*AIM OF THE TASK*
Where the word "home" appears in a line below, copy the whole line.

━━━ MATERIAL PROVIDED

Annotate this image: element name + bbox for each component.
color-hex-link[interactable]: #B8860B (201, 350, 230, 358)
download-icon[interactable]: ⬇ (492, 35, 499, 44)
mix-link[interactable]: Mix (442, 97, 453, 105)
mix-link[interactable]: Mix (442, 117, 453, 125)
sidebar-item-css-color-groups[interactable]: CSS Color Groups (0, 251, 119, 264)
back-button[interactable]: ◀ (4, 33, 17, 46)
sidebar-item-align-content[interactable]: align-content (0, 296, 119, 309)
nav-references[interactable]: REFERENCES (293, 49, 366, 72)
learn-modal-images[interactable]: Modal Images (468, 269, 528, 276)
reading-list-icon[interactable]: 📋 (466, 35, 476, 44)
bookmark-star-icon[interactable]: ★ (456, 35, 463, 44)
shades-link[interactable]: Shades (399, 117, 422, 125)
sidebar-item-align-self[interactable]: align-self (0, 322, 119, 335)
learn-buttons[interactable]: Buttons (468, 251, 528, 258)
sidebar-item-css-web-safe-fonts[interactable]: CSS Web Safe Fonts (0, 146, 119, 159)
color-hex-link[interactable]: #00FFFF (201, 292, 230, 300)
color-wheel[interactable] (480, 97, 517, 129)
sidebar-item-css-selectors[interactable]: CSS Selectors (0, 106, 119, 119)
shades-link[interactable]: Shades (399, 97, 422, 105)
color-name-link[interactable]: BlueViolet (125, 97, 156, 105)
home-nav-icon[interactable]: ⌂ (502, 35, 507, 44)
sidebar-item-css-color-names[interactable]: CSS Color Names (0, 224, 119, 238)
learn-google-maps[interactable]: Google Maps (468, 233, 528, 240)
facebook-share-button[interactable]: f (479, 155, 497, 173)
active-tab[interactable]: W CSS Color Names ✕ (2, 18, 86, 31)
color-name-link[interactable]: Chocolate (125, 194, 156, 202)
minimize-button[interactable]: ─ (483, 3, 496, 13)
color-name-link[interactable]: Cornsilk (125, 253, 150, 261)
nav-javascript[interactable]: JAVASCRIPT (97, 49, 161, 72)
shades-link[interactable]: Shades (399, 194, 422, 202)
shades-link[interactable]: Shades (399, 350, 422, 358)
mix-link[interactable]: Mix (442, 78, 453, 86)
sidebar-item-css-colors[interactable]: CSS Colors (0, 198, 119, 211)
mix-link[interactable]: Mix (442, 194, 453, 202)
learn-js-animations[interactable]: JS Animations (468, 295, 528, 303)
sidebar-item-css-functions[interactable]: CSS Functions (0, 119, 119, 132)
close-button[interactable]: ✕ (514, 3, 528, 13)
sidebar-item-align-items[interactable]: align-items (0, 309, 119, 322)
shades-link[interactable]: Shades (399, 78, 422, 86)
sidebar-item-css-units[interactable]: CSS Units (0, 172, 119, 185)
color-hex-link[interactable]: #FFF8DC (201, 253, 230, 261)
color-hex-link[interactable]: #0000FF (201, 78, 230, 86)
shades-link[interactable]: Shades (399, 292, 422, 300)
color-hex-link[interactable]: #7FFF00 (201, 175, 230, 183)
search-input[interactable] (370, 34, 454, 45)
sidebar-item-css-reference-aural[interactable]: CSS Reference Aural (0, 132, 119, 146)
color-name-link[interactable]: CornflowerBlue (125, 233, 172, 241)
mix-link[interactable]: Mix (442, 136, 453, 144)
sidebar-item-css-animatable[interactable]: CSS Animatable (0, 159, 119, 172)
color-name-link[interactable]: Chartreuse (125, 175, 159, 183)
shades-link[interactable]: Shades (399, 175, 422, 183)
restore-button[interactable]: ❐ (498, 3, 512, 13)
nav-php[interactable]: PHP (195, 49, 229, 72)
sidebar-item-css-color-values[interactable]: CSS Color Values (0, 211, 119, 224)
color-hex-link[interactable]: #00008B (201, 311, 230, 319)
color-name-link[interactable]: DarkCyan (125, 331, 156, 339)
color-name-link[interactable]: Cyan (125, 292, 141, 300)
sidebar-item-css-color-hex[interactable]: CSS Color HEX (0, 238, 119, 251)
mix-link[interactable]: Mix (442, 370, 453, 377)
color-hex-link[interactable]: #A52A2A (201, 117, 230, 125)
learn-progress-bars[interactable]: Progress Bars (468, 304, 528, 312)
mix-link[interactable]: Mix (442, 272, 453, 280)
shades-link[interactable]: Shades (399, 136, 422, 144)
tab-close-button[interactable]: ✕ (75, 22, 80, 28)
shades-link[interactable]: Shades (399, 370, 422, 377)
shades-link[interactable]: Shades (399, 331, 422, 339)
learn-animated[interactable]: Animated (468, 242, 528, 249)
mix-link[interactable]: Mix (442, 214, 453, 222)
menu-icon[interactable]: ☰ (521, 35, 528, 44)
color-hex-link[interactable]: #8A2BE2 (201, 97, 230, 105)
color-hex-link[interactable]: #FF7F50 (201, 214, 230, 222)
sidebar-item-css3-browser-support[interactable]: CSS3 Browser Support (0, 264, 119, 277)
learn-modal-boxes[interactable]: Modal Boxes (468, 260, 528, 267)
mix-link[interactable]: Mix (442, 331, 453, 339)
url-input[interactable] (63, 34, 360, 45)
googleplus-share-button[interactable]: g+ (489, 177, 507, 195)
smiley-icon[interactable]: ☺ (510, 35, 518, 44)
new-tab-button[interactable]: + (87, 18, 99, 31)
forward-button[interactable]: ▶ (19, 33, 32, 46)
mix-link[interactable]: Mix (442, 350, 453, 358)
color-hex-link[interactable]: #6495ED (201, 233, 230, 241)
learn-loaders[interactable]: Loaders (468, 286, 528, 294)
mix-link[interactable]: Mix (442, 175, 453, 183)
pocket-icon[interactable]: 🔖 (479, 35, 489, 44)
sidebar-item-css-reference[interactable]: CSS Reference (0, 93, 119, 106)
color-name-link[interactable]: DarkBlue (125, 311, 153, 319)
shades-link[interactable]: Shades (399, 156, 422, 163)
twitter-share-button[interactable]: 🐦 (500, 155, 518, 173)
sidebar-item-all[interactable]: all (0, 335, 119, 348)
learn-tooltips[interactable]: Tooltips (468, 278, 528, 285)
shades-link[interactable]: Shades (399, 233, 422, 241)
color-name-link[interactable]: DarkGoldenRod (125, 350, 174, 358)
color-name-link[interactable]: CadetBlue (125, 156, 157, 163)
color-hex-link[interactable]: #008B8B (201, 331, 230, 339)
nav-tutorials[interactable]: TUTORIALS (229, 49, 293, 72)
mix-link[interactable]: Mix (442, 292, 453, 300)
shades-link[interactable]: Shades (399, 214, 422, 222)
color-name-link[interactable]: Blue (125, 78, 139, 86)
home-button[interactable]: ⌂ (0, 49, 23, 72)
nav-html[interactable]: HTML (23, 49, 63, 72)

━━━━━━
━━━ MATERIAL PROVIDED

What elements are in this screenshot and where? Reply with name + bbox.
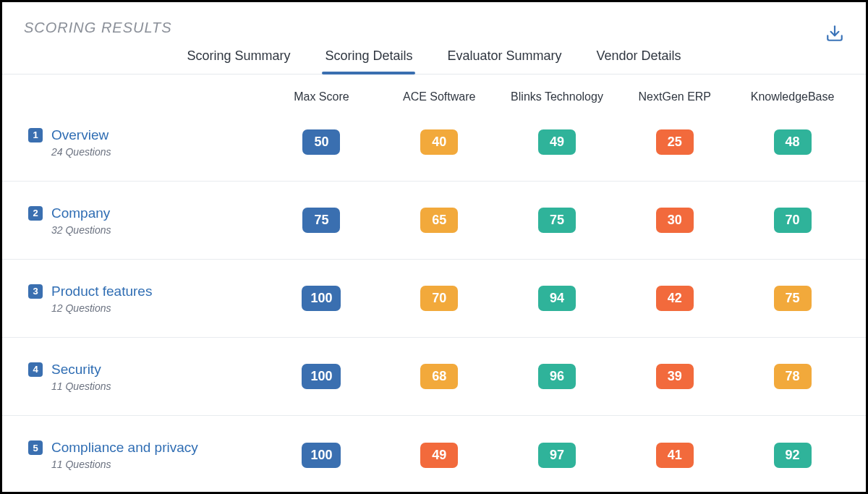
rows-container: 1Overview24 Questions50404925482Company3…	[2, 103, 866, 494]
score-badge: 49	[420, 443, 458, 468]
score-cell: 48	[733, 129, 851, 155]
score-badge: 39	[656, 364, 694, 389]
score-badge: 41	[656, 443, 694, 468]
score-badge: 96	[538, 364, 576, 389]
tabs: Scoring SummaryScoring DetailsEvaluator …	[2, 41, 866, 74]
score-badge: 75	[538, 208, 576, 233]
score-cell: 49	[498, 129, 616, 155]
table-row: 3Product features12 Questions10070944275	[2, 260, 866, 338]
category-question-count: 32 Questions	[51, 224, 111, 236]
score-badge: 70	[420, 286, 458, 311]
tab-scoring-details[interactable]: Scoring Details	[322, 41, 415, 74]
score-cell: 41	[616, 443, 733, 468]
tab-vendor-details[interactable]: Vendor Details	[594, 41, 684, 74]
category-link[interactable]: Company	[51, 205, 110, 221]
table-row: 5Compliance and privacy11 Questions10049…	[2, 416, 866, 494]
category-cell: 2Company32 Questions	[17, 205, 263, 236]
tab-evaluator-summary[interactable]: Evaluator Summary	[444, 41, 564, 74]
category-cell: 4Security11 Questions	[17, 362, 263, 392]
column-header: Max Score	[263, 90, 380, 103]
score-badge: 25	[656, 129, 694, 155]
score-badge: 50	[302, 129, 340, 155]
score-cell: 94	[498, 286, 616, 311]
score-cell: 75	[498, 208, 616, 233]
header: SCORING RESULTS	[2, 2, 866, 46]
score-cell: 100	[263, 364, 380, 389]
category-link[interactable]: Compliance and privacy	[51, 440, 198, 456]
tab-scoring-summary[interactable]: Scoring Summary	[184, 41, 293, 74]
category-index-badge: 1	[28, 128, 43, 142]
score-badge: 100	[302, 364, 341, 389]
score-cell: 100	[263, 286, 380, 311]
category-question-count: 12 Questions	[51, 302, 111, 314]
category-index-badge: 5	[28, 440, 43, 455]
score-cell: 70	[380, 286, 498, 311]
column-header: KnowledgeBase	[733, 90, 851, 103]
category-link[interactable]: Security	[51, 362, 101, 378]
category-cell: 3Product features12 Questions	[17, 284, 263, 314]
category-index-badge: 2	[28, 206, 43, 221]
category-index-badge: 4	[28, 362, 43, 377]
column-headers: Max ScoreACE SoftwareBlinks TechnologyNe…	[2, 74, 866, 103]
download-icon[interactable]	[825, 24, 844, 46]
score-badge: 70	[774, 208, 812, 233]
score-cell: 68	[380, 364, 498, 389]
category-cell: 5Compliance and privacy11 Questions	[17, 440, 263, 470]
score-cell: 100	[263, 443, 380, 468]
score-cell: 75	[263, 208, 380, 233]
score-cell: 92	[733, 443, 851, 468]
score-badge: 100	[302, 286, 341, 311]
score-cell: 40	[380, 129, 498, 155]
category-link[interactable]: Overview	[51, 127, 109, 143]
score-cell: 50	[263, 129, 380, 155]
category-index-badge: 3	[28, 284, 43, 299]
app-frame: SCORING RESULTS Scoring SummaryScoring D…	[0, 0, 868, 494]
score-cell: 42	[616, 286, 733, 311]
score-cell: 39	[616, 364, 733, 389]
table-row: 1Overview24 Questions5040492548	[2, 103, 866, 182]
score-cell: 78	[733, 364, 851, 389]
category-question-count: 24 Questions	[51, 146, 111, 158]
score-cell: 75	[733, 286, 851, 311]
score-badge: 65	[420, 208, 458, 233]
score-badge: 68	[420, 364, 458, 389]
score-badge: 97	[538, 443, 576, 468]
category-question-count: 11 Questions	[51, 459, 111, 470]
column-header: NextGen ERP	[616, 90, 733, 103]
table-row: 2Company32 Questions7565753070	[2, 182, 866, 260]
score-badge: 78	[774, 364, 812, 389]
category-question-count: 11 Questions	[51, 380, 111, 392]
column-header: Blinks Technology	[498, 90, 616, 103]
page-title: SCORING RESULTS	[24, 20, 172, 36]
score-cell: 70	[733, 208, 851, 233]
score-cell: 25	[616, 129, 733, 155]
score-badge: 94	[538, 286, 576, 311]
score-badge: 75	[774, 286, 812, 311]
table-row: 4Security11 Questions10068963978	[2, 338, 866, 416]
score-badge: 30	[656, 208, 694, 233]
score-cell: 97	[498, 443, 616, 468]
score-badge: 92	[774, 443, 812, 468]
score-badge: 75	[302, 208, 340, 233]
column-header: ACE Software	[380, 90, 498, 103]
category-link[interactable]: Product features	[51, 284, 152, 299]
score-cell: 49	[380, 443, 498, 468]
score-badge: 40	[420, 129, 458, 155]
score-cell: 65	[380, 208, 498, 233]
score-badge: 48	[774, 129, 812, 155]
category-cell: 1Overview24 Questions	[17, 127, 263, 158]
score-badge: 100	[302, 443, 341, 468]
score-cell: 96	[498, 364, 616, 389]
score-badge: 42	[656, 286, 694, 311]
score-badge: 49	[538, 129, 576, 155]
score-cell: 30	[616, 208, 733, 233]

━━━━━━

*ANSWER TO THE EXERCISE*
home-nav-icon[interactable]: ⌂ (502, 35, 507, 44)
home-button[interactable]: ⌂ (0, 49, 23, 72)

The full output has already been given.